Iowa State generously lists Purdy at 6-foot-1, but his height was an issue during his recruitment. He already was considered undersized vertically, and matters got worse when he contracted mononucleosis as a high school junior. The disease caused him to miss a few games, but worse, it caused him to drop nearly 20 pounds. When he came back to action, he could still play well, but the lingering weakness from the mono sapped the oomph from his throws. So when college coaches clicked on Purdy’s junior video, they saw a scrawny quarterback who appeared to lack arm strength.

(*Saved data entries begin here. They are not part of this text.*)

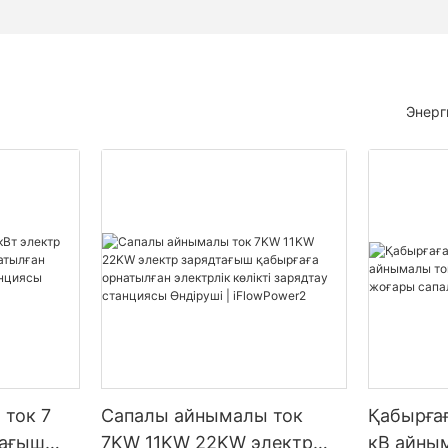
Энерг
ток 7
Сапалы айнымалы ток
Қабырға
тағыш
7KW 11KW 22KW электр
кВ айны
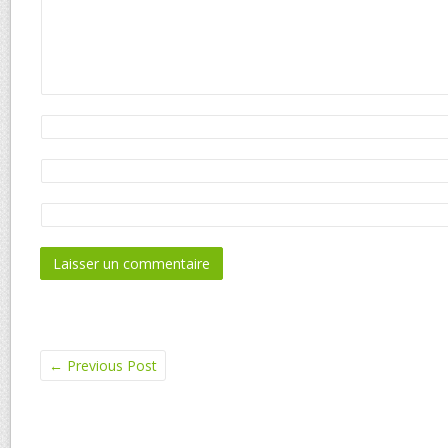
←
Previous Post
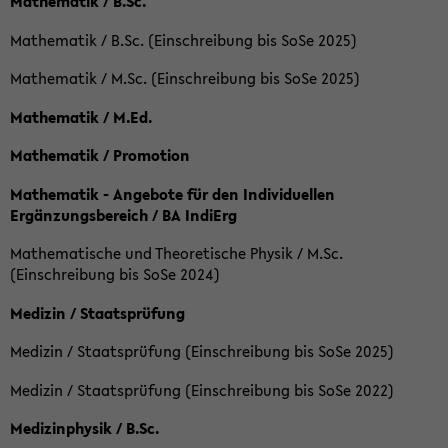
Mathematik / B.Sc.
Mathematik / B.Sc. (Einschreibung bis SoSe 2025)
Mathematik / M.Sc. (Einschreibung bis SoSe 2025)
Mathematik / M.Ed.
Mathematik / Promotion
Mathematik - Angebote für den Individuellen
Ergänzungsbereich / BA IndiErg
Mathematische und Theoretische Physik / M.Sc.
(Einschreibung bis SoSe 2024)
Medizin / Staatsprüfung
Medizin / Staatsprüfung (Einschreibung bis SoSe 2025)
Medizin / Staatsprüfung (Einschreibung bis SoSe 2022)
Medizinphysik / B.Sc.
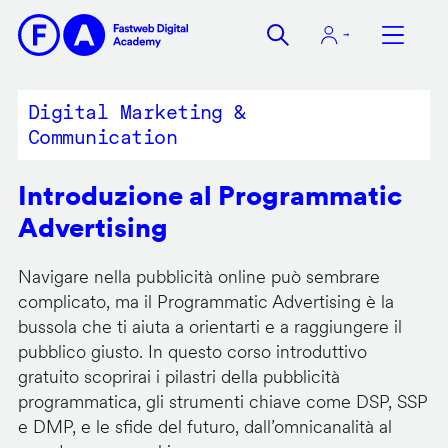
Salta
al
contenuto
principale
Digital Marketing &
Communication
Introduzione al Programmatic
Advertising
Navigare nella pubblicità online può sembrare
complicato, ma il Programmatic Advertising è la
bussola che ti aiuta a orientarti e a raggiungere il
pubblico giusto. In questo corso introduttivo
gratuito scoprirai i pilastri della pubblicità
programmatica, gli strumenti chiave come DSP, SSP
e DMP, e le sfide del futuro, dall’omnicanalità al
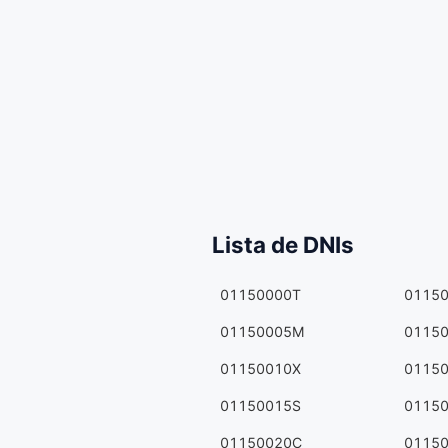
Lista de DNIs
01150000T
0115
01150005M
0115
01150010X
0115
01150015S
0115
01150020C
0115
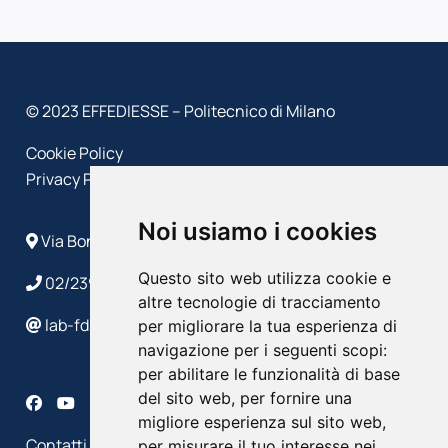
© 2023 EFFEDIESSE – Politecnico di Milano
Cookie Policy
Privacy Policy
Noi usiamo i cookies
Via Bonardi, 9 - 20133 Milano
Questo sito web utilizza cookie e
02/2399 4586/4632
altre tecnologie di tracciamento
lab-fds@polimi.it
per migliorare la tua esperienza di
navigazione per i seguenti scopi:
per abilitare le funzionalità di base
del sito web
,
per fornire una
migliore esperienza sul sito web
,
Contatti
per misurare il tuo interesse nei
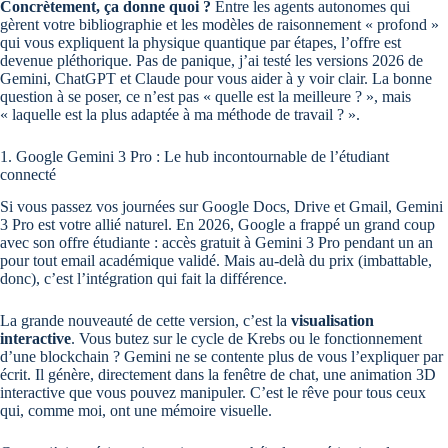
Concrètement, ça donne quoi ?
Entre les agents autonomes qui
gèrent votre bibliographie et les modèles de raisonnement « profond »
qui vous expliquent la physique quantique par étapes, l’offre est
devenue pléthorique. Pas de panique, j’ai testé les versions 2026 de
Gemini, ChatGPT et Claude pour vous aider à y voir clair. La bonne
question à se poser, ce n’est pas « quelle est la meilleure ? », mais
« laquelle est la plus adaptée à ma méthode de travail ? ».
1. Google Gemini 3 Pro : Le hub incontournable de l’étudiant
connecté
Si vous passez vos journées sur Google Docs, Drive et Gmail, Gemini
3 Pro est votre allié naturel. En 2026, Google a frappé un grand coup
avec son offre étudiante : accès gratuit à Gemini 3 Pro pendant un an
pour tout email académique validé. Mais au-delà du prix (imbattable,
donc), c’est l’intégration qui fait la différence.
La grande nouveauté de cette version, c’est la
visualisation
interactive
. Vous butez sur le cycle de Krebs ou le fonctionnement
d’une blockchain ? Gemini ne se contente plus de vous l’expliquer par
écrit. Il génère, directement dans la fenêtre de chat, une animation 3D
interactive que vous pouvez manipuler. C’est le rêve pour tous ceux
qui, comme moi, ont une mémoire visuelle.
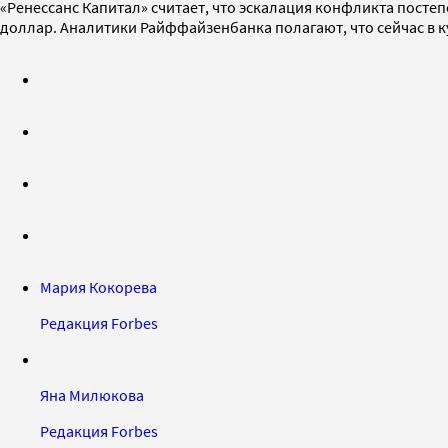
«Ренессанс Капитал» считает, что эскалация конфликта постеп
доллар. Аналитики Райффайзенбанка полагают, что сейчас в к
Мария Кокорева
Редакция Forbes
Яна Милюкова
Редакция Forbes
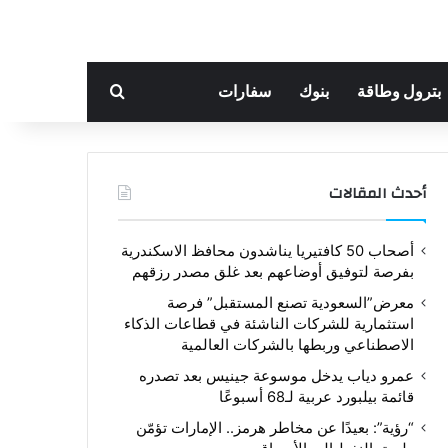
بحث عن
بترول وطاقة
بنوك
سفارات
أحدث المقالات
أصحاب 50 كافتيريا يناشدون محافظ الاسكندرية
بفرصة لتوفيق أوضاعهم بعد غلق مصدر رزقهم
معرض”السعودية تصنع المستقبل” فرصة
استثمارية للشركات الناشئة في قطاعات الذكاء
الاصطناعي وربطها بالشركات العالمية
عمرو دياب يدخل موسوعة جينيس بعد تصدره
قائمة بيلبورد عربية لـ68 أسبوعًا
“رؤية”: بعيدًا عن مخاطر هرمز.. الإمارات تؤمّن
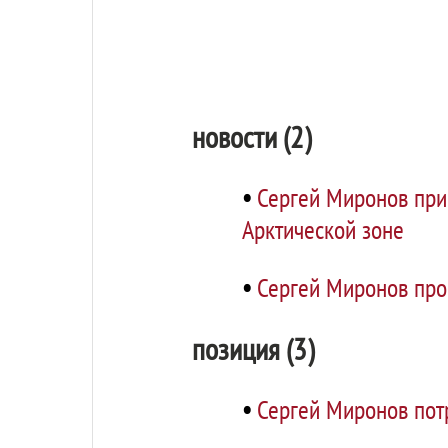
новости (2)
•
Сергей Миронов при
Арктической зоне
•
Сергей Миронов про
позиция (3)
•
Сергей Миронов пот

Still, Purdy would have a chance disabuse those coaches of that notion during spring practice a few months later. College coaches descend on sun belt schools during spring practice to see prospects in person, meaning Purdy would be back at his normal weight with his normal arm strength by the time the college coaches visited the Valley of the Sun.

Unless something else happened.

That something else was perhaps the most Arizona injury of all time. Before spring practice began, Purdy went paintballing with his Perry High teammates as part of a team-building exercise. The paintball field was covered in Saguaro cactuses. “I was trying to shoot some guy around a cactus,” Purdy says. “My hand got stuck in the cactus. The needles went in so far that I couldn’t get them out. I had surgery that night.”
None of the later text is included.